80 bébés sont refusés chaque mois à l'orphelinat La maison des enfants de dieu à Delmas 31, quartier détruit. 65 enfants y habitent et sont considérés comme sauvés par rapport au milliers d'autres réduits à la mendicité au vagabondage ou au gangstérisme. Reportage.
Un petit garçon me tire les doigts de la main et puis s'agrippe à la dentelle de mon tee-shirt, il veut sauter dans mes bras et fièrement il me répète son nom en créole : Vladimir Corca, 3 ans. C'est tout ce dont il se souvient, ce qui reste de son histoire que l'on ne pourra jamais sans doute reconstituer. Des passants l'ont trouvé sur un tas de gravats protégé par les bras d'un père mort par la chute d'une poutrelle. De sa mère, aucune trace manifestement.
Ces gens-là l'ont apporté chez monsieur Alexis, "pou qu'il swâ ben nouri" et qu"'il ait de l'eau pou bwè". Monsieur Alexis, le directeur, est un Mac Gyver, et puis, nous dit-il: "Comment dire non à un enfant ?" Depuis le 12 janvier, cet orphelinat où la débrouille est de rigueur ,c'est sa maison, son refuge, son avenir...
Dans la cour, la pouponnière : une tente offerte par les dons canadiens. Une nounou s'occupe d'une vingtaine de petits d'un an tout au plus. Certains marchent, d'autres rampent, ils sont survivants et orphelins et ne peuvent pas être adoptés.
Le gouvernement interdit toujours toutes les démarches par crainte de la reprise du trafic d'après le tremblement de terre. Tout reste en l'état et Jean-Pierre Alexis doit refuser des enfants, 80 par mois. Pour cette raison-là mais aussi parce les dons diminuent. "Les larmes des donateurs sont ailleurs pour un autre endroit, Haïti on l'oublie", nous confie-t-il, "à l'exception du Canada et de la Belgique où une école supérieure est devenue un mécène" (l'Ipsma à Charleroi).

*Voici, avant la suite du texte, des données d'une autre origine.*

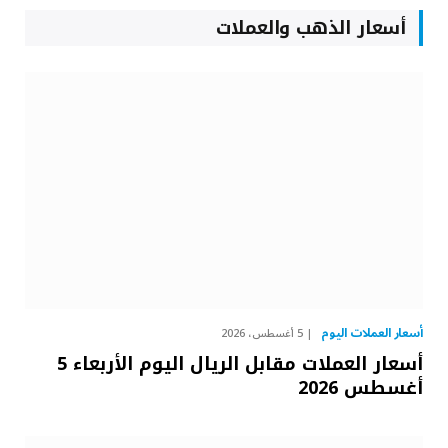
أسعار الذهب والعملات
أسعار العملات اليوم
5 أغسطس، 2026
أسعار العملات مقابل الريال اليوم الأربعاء 5
أغسطس 2026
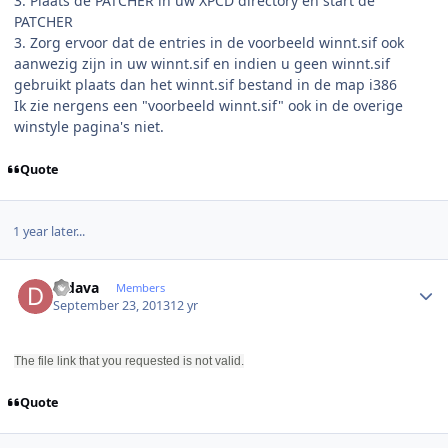
3. Plaats de PATCHER in uw XPCD directory en start de
PATCHER
3. Zorg ervoor dat de entries in de voorbeeld winnt.sif ook
aanwezig zijn in uw winnt.sif en indien u geen winnt.sif
gebruikt plaats dan het winnt.sif bestand in de map i386
Ik zie nergens een "voorbeeld winnt.sif" ook in de overige
winstyle pagina's niet.
Quote
1 year later...
Author stats
didava
Members
September 23, 2013
12 yr
The file link that you requested is not valid.
Quote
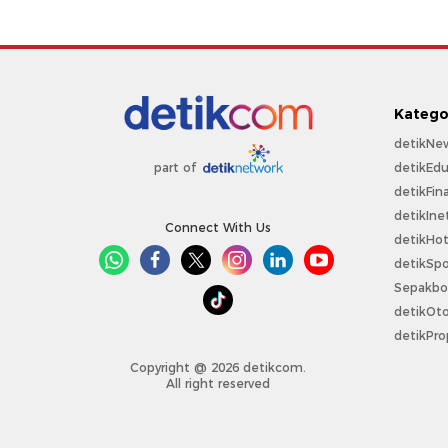
Katego
detikNe
detikEdu
part of
detikFin
detikIne
Connect With Us
detikHo
detikSpo
Sepakbo
detikOt
detikPro
Copyright @ 2026 detikcom.
All right reserved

Il y a donc 65 enfants, l'orphelinat pourrait en accueillir près de 200 mais l'argent manque cruellement. Alors pas de risques inutiles, on pense aux lendemains...
Tout fonctionne avec des soins médicaux, des nounous, du personnel habilité et des bouts de ficelle... Un poulailler offert par des Belges, des clapiers et des vivres de l'Unicef mais on ne sait pas pour combien de temps encore car les distributions sont terminées officiellement... Pourtant les enfants sont notre avenir, dit le directeur .
La cuisine sent bon, de grandes marmites sous un appentis de bois fument. A côté du linge qui sèche sur de longs fils, les plus grands chantent, chantent en frappant dans les mains...
La présence de Dieu est partout, même pendant la sieste des moyens, les nounous se réunissent pour implorer leur seigneur de sauver ce qui reste d'Haïti dans des incantations psalmodiées et répétitives...
30 orphelinats à Port-au-Prince loin d'être saturés mais des milliers d'enfants sont dans les rues, se nourrissant dans les camps, gagnant deux francs, six sous en nettoyant les vitres des grosses quatre-quatre ou en grossissant les rangs des gangs de la Cité soleil. Là, la relève est assurée sans l'ombre d'un doute. Et combien sont-ils ? Aucun recensement n'existe.
Vladimir quitte mes bras pour aller courir derrière un petit chien qu'il attrape et qu'il tend fièrement. "C'est son ami, son réconfort", conclut le directeur.